I wanted to call attention to one such forthcoming piece by Akhil Amar and Vikram Amar condemning the doctrine. The piece is titled Eradicating Bush-League Arguments Root and Branch: The Article II Independent-State-Legislature Notion and Related Rubbish, and it will be forthcoming in the Supreme Court Review, for which I am one of the faculty editors.
Here is the introduction:
The biggest news of OT 2020 was what didn't happen: In the run-up to, and aftermath of, yet another tight and hard-fought presidential election, the Supreme Court declined to double down on some of the worst aspects of the execrable Bush v. Gore opinions of twenty years ago.
Yet a close look at the Term reveals that there was a brief moment of genuine constitutional peril, a week when it seemed quite possible that the Court might once again—as it did in 2000—besmirch itself and plunge the country into a jurisprudential abyss.
In the days preceding the election of 2020, a veritable carnival of litigants—let's call them Bush-Leaguers—teed up several cases based on a seemingly plausible but ultimately preposterous constitutional theory that had won the support of three notable justices back in 2000. Echoing the Rehnquist-Scalia-Thomas concurrence in Bush v. Gore, the 2020 Bush-Leaguers correctly noted that Article II authorizes each state "legislature" to decide how that state's presidential electors are to be chosen. From this correct starting point, Bush-Leaguers quickly careened off course, claiming that state courts could not properly tweak state voting laws to bring these laws into alignment with state constitutions (as construed by these state-court jurists). Perilously, four justices at various points in the autumn of 2020 appeared to fall for this beguiling Bush-League idea—an idea often referred to as the "Independent State Legislature" (ISL) theory. None of the other five justices came close to explaining all the reasons—and there are several—why this theory fails.
In what follows, we show why Bush-League arguments were wrong twenty years ago; how they were shown to be wrong by sound scholarship in the ensuing years; and why they are even more wrong today, thanks to recent and dispositive Supreme Court case law. All sensible constitutionalists—whether on the Court or off it, whether originalists or precedentalists, whether left or right of center—should bury Bush.

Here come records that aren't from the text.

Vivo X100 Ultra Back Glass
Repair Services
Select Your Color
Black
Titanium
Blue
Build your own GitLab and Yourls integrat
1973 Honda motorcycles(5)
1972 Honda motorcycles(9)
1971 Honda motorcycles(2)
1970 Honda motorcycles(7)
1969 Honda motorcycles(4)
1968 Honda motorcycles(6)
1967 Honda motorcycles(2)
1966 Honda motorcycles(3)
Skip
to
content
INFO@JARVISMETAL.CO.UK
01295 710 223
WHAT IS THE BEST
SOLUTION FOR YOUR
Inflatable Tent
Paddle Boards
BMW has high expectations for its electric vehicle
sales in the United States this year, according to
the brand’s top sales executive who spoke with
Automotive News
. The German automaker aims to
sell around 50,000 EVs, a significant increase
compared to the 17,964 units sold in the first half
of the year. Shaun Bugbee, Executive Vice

We also aim to demonstrate that the errors and evils of Bush v. Gore went far
beyond the ISL ideas at the heart of the Rehnquist-Scalia-Thomas concurrence. Bush was wrong in just about every way that it is possible for a case to be wrong. If ever there were a bad seed, Bush was it. The recent efforts to revive and rehabilitate Bush's reputation are thus genuine cause for jurisprudential concern—even alarm. We urge today's Court to make a sharp and clean break with Bush as soon as possible—and in any case, well before the next contested presidential election, which may be quite harrowing enough without any monkey business from the Court.
The authors cover a lot of ground, including their disagreements with a recent piece by Michael Morley, which is currently the leading academic defense of some version of the independent state legislature notion.

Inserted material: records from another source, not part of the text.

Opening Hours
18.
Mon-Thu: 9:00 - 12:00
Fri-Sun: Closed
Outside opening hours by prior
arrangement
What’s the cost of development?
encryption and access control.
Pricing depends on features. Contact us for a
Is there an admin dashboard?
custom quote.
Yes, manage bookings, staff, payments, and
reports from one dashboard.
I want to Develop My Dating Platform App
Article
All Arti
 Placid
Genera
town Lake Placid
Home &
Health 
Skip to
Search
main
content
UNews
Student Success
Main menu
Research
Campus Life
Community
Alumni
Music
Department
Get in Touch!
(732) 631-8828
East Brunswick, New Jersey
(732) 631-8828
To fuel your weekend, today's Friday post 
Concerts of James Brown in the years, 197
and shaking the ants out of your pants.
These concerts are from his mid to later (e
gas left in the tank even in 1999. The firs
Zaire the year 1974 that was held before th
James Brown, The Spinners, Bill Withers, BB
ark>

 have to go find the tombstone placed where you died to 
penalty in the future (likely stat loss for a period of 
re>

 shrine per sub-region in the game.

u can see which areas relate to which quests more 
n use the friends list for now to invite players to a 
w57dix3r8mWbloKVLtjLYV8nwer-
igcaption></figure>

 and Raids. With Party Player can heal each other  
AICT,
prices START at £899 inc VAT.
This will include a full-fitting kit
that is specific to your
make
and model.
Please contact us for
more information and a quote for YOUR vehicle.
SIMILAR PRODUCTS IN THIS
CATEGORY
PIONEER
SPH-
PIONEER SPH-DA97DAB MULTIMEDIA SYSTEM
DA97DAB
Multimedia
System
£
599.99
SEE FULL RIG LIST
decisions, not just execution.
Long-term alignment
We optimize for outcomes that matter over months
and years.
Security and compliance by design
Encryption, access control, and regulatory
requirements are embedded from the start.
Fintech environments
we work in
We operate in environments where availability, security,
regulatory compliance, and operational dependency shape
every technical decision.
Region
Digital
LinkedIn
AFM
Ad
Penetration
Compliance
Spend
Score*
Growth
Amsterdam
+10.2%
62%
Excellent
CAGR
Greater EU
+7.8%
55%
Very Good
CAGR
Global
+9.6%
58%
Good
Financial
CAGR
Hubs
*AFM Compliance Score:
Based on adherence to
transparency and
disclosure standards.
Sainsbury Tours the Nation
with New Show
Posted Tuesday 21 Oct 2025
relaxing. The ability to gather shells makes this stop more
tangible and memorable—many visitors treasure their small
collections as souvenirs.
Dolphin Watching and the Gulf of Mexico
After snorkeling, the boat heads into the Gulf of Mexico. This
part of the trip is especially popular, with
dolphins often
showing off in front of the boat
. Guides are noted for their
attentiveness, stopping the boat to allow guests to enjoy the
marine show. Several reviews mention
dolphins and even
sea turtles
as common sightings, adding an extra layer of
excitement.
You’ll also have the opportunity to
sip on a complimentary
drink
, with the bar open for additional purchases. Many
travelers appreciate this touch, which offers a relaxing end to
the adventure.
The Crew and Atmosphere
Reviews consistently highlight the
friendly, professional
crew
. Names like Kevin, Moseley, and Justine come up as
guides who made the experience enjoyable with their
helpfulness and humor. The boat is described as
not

Beyond Amar & Amar, here are several more articles via The Originalism Blog (1, 2), where Mike Ramsey observes that while he believes ("on a quick reflection") the Amar brothers seem correct, their view may not resolve the current litigation about court-drawn maps:
I haven't looked at this issue closely. On a quick reflection, it seems likely to me that this language was understood to give power to the legislatures of the states, acting pursuant to their (state) constitutional procedures. So there's nothing remarkable about the proposition that early post-ratification state constitutions contained provisions regulating federal elections. But it seems an entirely different matter to have, as the post itself describes it, "congressional maps drawn by [the] state's supreme court." The state supreme court is not the legislature. That's a fundamental proposition of eighteenth century separation of powers. The state supreme court can say, I would think, that a map drawn by the legislature is unconstitutional because it doesn't follow the requirements of the state constitution. But the state court cannot itself draw the map (or order a particular map, other than one drawn by the legislature) to be used. I bet there is no founding era precedent for a state supreme court prescribing the "Times, Places and Manner of holding Elections."
Anyway, it's great to see a renaissance of attention to text, history, and structure on these election law questions. I'm happy the Supreme Court Review will be part of it.